Com meu reflexo bom, seguro a mão de Peter antes que ele caia junto com o avião. Com a mão livre, lanço uma carga elétrica alta que atinge as asas do Abutre, fazendo-o cair junto com o avião.
— Sexta-Feira, nos leve para o chão.
Ordeno segurando Peter nas costas da armadura, junto comigo. Quando chegamos ao chão, o avião está todo espatifado e Abutre está um pouco danificado. Peter nem bem se estabiliza e já começa a lutar contra aquela coisa. Eu apenas saio correndo para tentar ajudar ao piloto que usou a saída de emergência com direito ao para-quedas.
— O senhor está bem? — pergunto
— Sim.
— Ligue para o Happy e chame a polícia. — peço e ele corre
Sinto um puxão na minha capa e eu sou arremessada para longe, contra os destroços do avião. Acabo caindo de mau jeito e sinto minha perna torcer, causando-me dor no joelho. Urro de dor e jogo a cabeça para trás, sentindo algumas lágrimas molharem meus olhos.
Sinto mãos no meu joelho e vejo Peter e seu uniforme terrível. Ele ganhou essa briga.
— Acabou. — sorri pra mim — Ganhamos.
— Eu nem participei disso. — resmungo com dor e ele se abaixa, perto de mim
— Você precisa de um hospital. — diz preocupado
— E você precisa sair daqui. — digo ao ouvir barulho de sirenes
— Não, eu não posso deixar você aqui.
— A ajuda está chegando. — o olho nos olhos — Vai embora. Eu te ligo assim que chegar em casa.

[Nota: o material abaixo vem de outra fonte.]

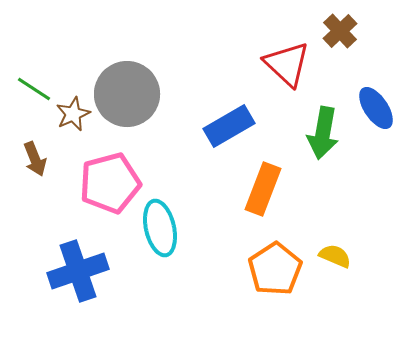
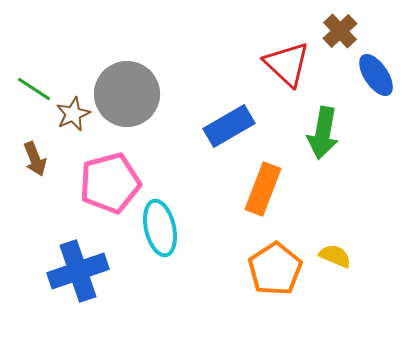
blue ellipse: moved 33 px up
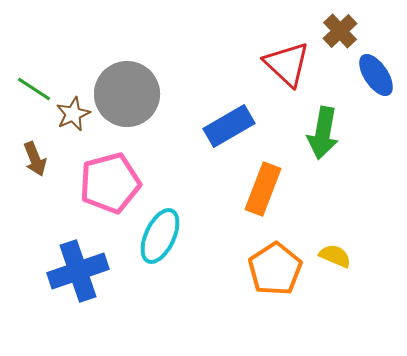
cyan ellipse: moved 8 px down; rotated 38 degrees clockwise
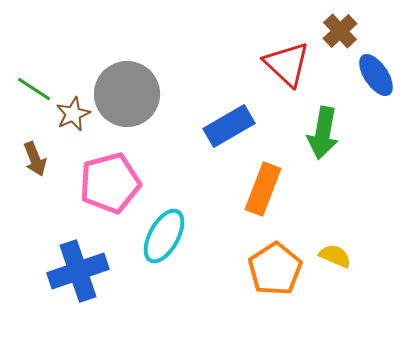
cyan ellipse: moved 4 px right; rotated 4 degrees clockwise
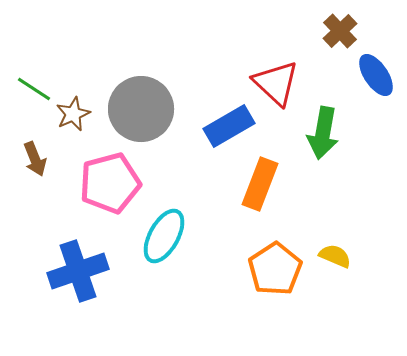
red triangle: moved 11 px left, 19 px down
gray circle: moved 14 px right, 15 px down
orange rectangle: moved 3 px left, 5 px up
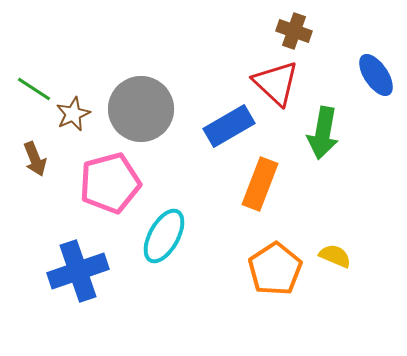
brown cross: moved 46 px left; rotated 28 degrees counterclockwise
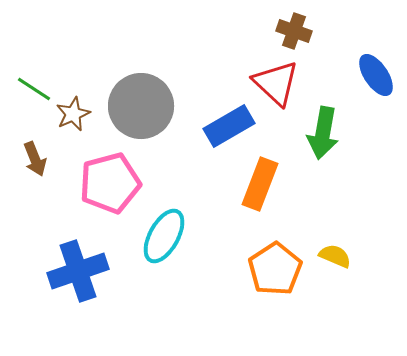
gray circle: moved 3 px up
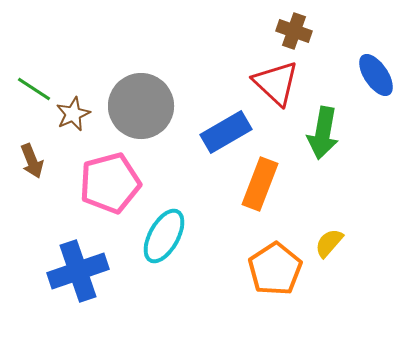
blue rectangle: moved 3 px left, 6 px down
brown arrow: moved 3 px left, 2 px down
yellow semicircle: moved 6 px left, 13 px up; rotated 72 degrees counterclockwise
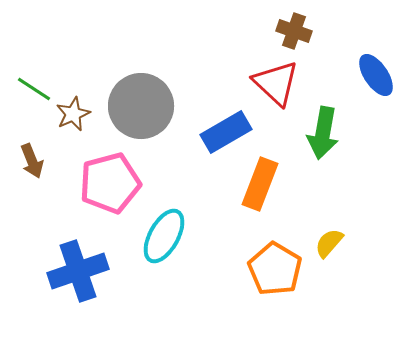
orange pentagon: rotated 8 degrees counterclockwise
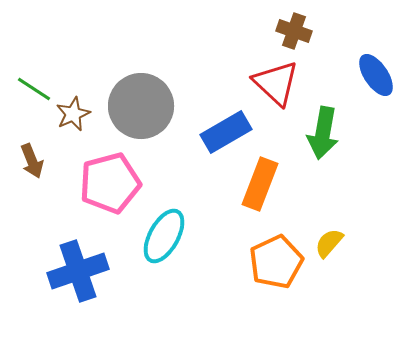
orange pentagon: moved 1 px right, 7 px up; rotated 16 degrees clockwise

— Promete? — ele me olha preocupado
— Prometo, Homem Aranha. — sorrio orgulhosa
— Obrigado, Elena.
— Por? — franzo o cenho
— Por acreditar em mim. — ele sorri
— Tá bom, moleque. — sorrio — Agora vai!
T O N Y
— Você quebrou o meu laboratório, roubou a minha armadura e, pra piorar, ajudou o Peter numa missão suicida! — grito nervoso
Quando recebi a notícia de que meu avião quase foi sequestrado, que Homem Aranha e Voltagem impediram isso e minha filha está com o joelho ferido, eu senti vontade de deixar os dois de castigo. Mas minha filha já é uma mulher e Peter tem um bom coração, embora ele tenha me dispensado. Ele fez certo. Ainda não se sente pronto pra isso.

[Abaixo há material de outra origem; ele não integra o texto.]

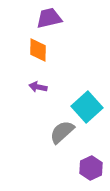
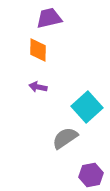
gray semicircle: moved 3 px right, 6 px down; rotated 8 degrees clockwise
purple hexagon: moved 7 px down; rotated 15 degrees clockwise
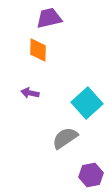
purple arrow: moved 8 px left, 6 px down
cyan square: moved 4 px up
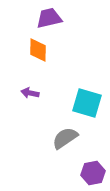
cyan square: rotated 32 degrees counterclockwise
purple hexagon: moved 2 px right, 2 px up
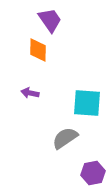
purple trapezoid: moved 1 px right, 2 px down; rotated 68 degrees clockwise
cyan square: rotated 12 degrees counterclockwise
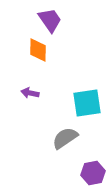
cyan square: rotated 12 degrees counterclockwise
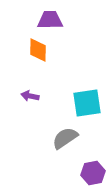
purple trapezoid: rotated 56 degrees counterclockwise
purple arrow: moved 3 px down
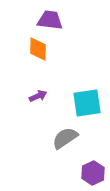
purple trapezoid: rotated 8 degrees clockwise
orange diamond: moved 1 px up
purple arrow: moved 8 px right; rotated 144 degrees clockwise
purple hexagon: rotated 15 degrees counterclockwise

— Você não pode simplesmente agradecer? O garoto fez o certo. Você até tentou colocá-lo aqui. — Elena rebate enquanto andamos pelo Complexo
— Eu já agradeci à ele. Difícil é agradecer você, já que insiste em bater de frente comigo. — reviro os olhos
— Eu preciso me sentar. Meu joelho ainda está inchado. — ela diz mancando ao meu lado
— Ei, Elena. — paro e seguro seu braço, para que ela pare — Me desculpe. Me desculpe por tudo. Eu agradeço muito por você ter voltado. Eu amo você. — sinto meus olhos arderem de lágrimas
— Pai, eu amo você e juro que estou me esforçando para tentar entender tudo. — ela diz beijando minha bochecha — Mas confesso que bater de frente com você é melhor. — diz sorrindo
— Percebi. — sorrio
— Elena, T'Challa está aí. — Pepper aparece no corredor
— Ele me disse que voltaria para Wakanda. — comento — Falando nisso, precisamos conversar depois. Ross foi afastado. — aviso para Elena
— Graças a Deus. — ela comenta — Estava mais que na hora. — vai mancando até a sala
— Aqui é grande. — ouço uma voz infantil e olho para Pepper
— Prepare seu coração de ferro. — Pepper me diz baixinho enquanto sorri
Me apresso e chego na sala, vendo uma cena que me deixou emocionado. Elena está ajoelhada no chão chorando, enquanto abraça um menino de uns dois anos e T'Challa observa os dois. Sinto uma fisgada no peito e falta de ar. Esse menino é meu neto.